Sunday, July 25, 2010

Top 10 Things To Do Before Leaving California - #10

OK. I don't *really* have a list written down and hidden off somewhere, BUT IF I DID - this would be on it, and lower down than you'd think.

Top 10 Things To Do Before Leaving California - #10: Tell off a mid-life crisis asshat in a high performance sports car.

I get it. Highway One is scary. It has curves. It has hills. It has curvy hills, and hilly curves. It takes a long time to get anywhere, but goddamnit it's gorgeous and it's even more gorgeous seen from the window of a car driving the appropriate speed. For me this is in the 57 - 63mph range.

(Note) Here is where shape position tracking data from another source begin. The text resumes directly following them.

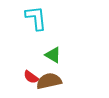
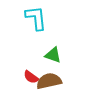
green triangle: rotated 12 degrees counterclockwise
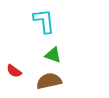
cyan L-shape: moved 8 px right, 3 px down
red semicircle: moved 17 px left, 6 px up
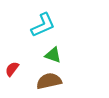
cyan L-shape: moved 1 px left, 4 px down; rotated 72 degrees clockwise
red semicircle: moved 2 px left, 2 px up; rotated 91 degrees clockwise
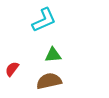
cyan L-shape: moved 1 px right, 5 px up
green triangle: rotated 24 degrees counterclockwise
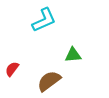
green triangle: moved 20 px right
brown semicircle: rotated 25 degrees counterclockwise
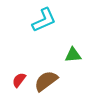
red semicircle: moved 7 px right, 11 px down
brown semicircle: moved 3 px left
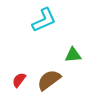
brown semicircle: moved 3 px right, 1 px up
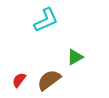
cyan L-shape: moved 2 px right
green triangle: moved 2 px right, 2 px down; rotated 24 degrees counterclockwise
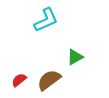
red semicircle: rotated 14 degrees clockwise
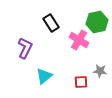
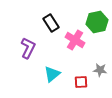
pink cross: moved 4 px left
purple L-shape: moved 3 px right
gray star: moved 1 px up
cyan triangle: moved 8 px right, 2 px up
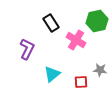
green hexagon: moved 1 px up
pink cross: moved 1 px right
purple L-shape: moved 1 px left, 1 px down
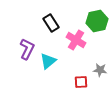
cyan triangle: moved 4 px left, 13 px up
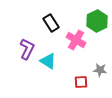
green hexagon: rotated 15 degrees counterclockwise
cyan triangle: rotated 48 degrees counterclockwise
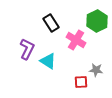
gray star: moved 4 px left
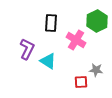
black rectangle: rotated 36 degrees clockwise
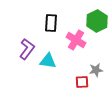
purple L-shape: rotated 10 degrees clockwise
cyan triangle: rotated 24 degrees counterclockwise
gray star: rotated 16 degrees counterclockwise
red square: moved 1 px right
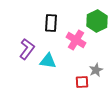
gray star: rotated 16 degrees counterclockwise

For this guy I was stuck behind yesterday, it was 30. In a Lamborghini. I have often had this thought, but seriously - if you're going to buy a high-performance car, I think it's a shame to not drive it as such. And unfortunately I come across these types of mid-life crisis asshats all the time. They buy these amazing and amazingly expensive cars and then take them for day rides on Highway One, most probably full of some sort of romantic notion of roaring up and down the coast a la James Bond. Except they don't roar, they crawl, and locals like me get stuck behind them when all we want to do is go home. 60 miles later this guy wouldn't use any of the turnouts - my tailgating be damned, apparently - and there must have been 20 cars behind this guy. Had I been that car I would have developed seriously suicidal tendencies and taken over. Kind of like Herbie, but Italian. And not annoying. But I digress.

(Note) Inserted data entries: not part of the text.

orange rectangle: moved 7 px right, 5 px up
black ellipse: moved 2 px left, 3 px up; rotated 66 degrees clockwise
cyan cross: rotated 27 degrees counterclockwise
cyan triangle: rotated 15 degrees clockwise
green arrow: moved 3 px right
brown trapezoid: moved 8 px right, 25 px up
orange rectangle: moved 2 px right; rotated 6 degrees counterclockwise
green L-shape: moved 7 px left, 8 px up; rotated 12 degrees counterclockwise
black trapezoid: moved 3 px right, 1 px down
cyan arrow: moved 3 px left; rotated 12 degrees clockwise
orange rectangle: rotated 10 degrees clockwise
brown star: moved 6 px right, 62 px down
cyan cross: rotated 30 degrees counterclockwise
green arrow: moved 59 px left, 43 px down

At Stewarts Point there was an accident blocking the road. We all came to a stop and asshat got out of his car and came up and tapped on my window and asked me to stop tailgating him. I suppressed my rage at his blatant asshattery as much as I could and responded with "you had the balls to write the check, but you don't have the balls to drive the car?"

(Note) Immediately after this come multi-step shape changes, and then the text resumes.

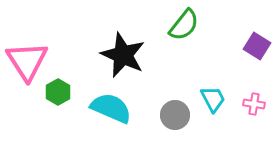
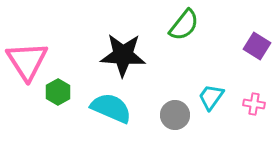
black star: rotated 21 degrees counterclockwise
cyan trapezoid: moved 2 px left, 2 px up; rotated 116 degrees counterclockwise
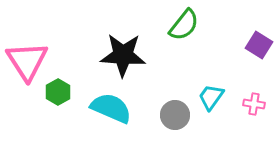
purple square: moved 2 px right, 1 px up
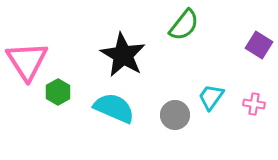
black star: rotated 27 degrees clockwise
cyan semicircle: moved 3 px right
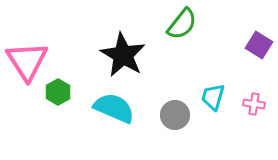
green semicircle: moved 2 px left, 1 px up
cyan trapezoid: moved 2 px right; rotated 20 degrees counterclockwise
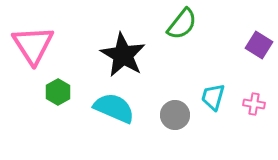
pink triangle: moved 6 px right, 16 px up
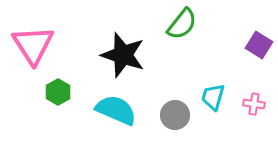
black star: rotated 12 degrees counterclockwise
cyan semicircle: moved 2 px right, 2 px down
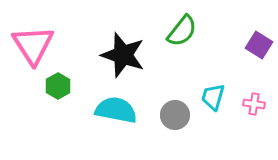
green semicircle: moved 7 px down
green hexagon: moved 6 px up
cyan semicircle: rotated 12 degrees counterclockwise
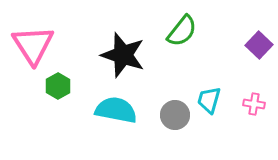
purple square: rotated 12 degrees clockwise
cyan trapezoid: moved 4 px left, 3 px down
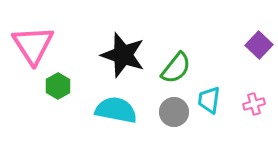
green semicircle: moved 6 px left, 37 px down
cyan trapezoid: rotated 8 degrees counterclockwise
pink cross: rotated 25 degrees counterclockwise
gray circle: moved 1 px left, 3 px up
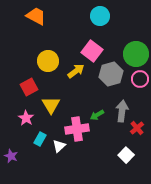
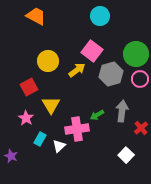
yellow arrow: moved 1 px right, 1 px up
red cross: moved 4 px right
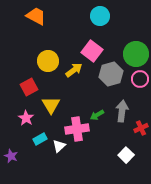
yellow arrow: moved 3 px left
red cross: rotated 16 degrees clockwise
cyan rectangle: rotated 32 degrees clockwise
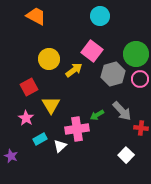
yellow circle: moved 1 px right, 2 px up
gray hexagon: moved 2 px right
gray arrow: rotated 130 degrees clockwise
red cross: rotated 32 degrees clockwise
white triangle: moved 1 px right
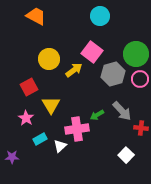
pink square: moved 1 px down
purple star: moved 1 px right, 1 px down; rotated 24 degrees counterclockwise
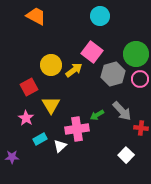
yellow circle: moved 2 px right, 6 px down
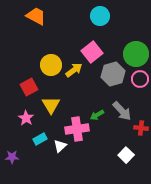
pink square: rotated 15 degrees clockwise
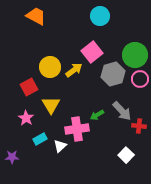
green circle: moved 1 px left, 1 px down
yellow circle: moved 1 px left, 2 px down
red cross: moved 2 px left, 2 px up
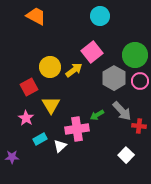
gray hexagon: moved 1 px right, 4 px down; rotated 15 degrees counterclockwise
pink circle: moved 2 px down
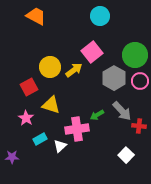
yellow triangle: rotated 42 degrees counterclockwise
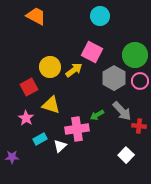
pink square: rotated 25 degrees counterclockwise
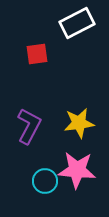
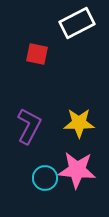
red square: rotated 20 degrees clockwise
yellow star: rotated 8 degrees clockwise
cyan circle: moved 3 px up
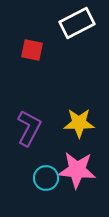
red square: moved 5 px left, 4 px up
purple L-shape: moved 2 px down
cyan circle: moved 1 px right
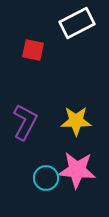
red square: moved 1 px right
yellow star: moved 3 px left, 2 px up
purple L-shape: moved 4 px left, 6 px up
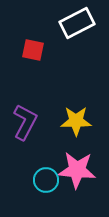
cyan circle: moved 2 px down
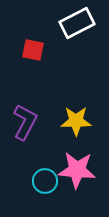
cyan circle: moved 1 px left, 1 px down
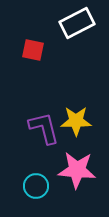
purple L-shape: moved 19 px right, 6 px down; rotated 42 degrees counterclockwise
cyan circle: moved 9 px left, 5 px down
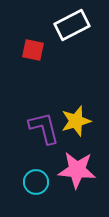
white rectangle: moved 5 px left, 2 px down
yellow star: rotated 16 degrees counterclockwise
cyan circle: moved 4 px up
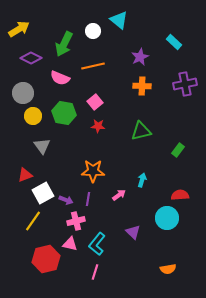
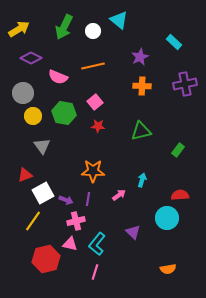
green arrow: moved 17 px up
pink semicircle: moved 2 px left, 1 px up
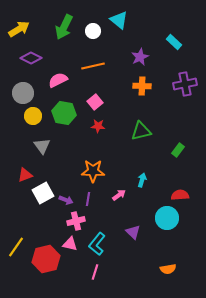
pink semicircle: moved 3 px down; rotated 132 degrees clockwise
yellow line: moved 17 px left, 26 px down
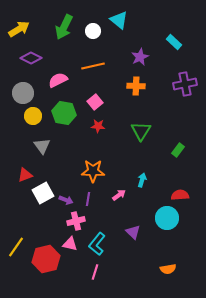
orange cross: moved 6 px left
green triangle: rotated 45 degrees counterclockwise
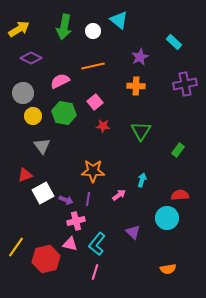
green arrow: rotated 15 degrees counterclockwise
pink semicircle: moved 2 px right, 1 px down
red star: moved 5 px right
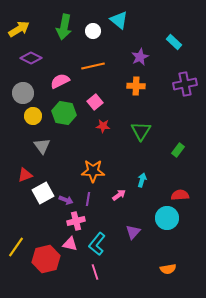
purple triangle: rotated 28 degrees clockwise
pink line: rotated 35 degrees counterclockwise
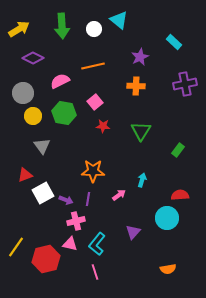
green arrow: moved 2 px left, 1 px up; rotated 15 degrees counterclockwise
white circle: moved 1 px right, 2 px up
purple diamond: moved 2 px right
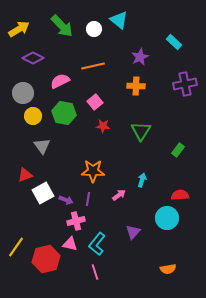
green arrow: rotated 40 degrees counterclockwise
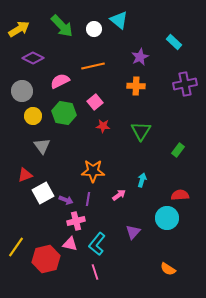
gray circle: moved 1 px left, 2 px up
orange semicircle: rotated 42 degrees clockwise
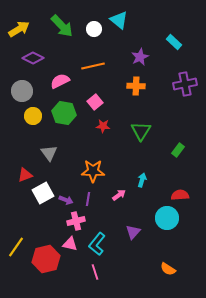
gray triangle: moved 7 px right, 7 px down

#10 doth been checked off the list.


Alon said...

I totally agree! As an out-of-town-er to Hwy 1, and an owner of a sporty car, that road is waaaay too fun to drive at anything less than death-defying speeds; even if your shotgun companion has to throw up every other twisty.

caitlinvb said...

I believe, dear one, that is why dramamine was invented. So she passes out :) Can't wait for the last hedonistic weekend! Woot woot!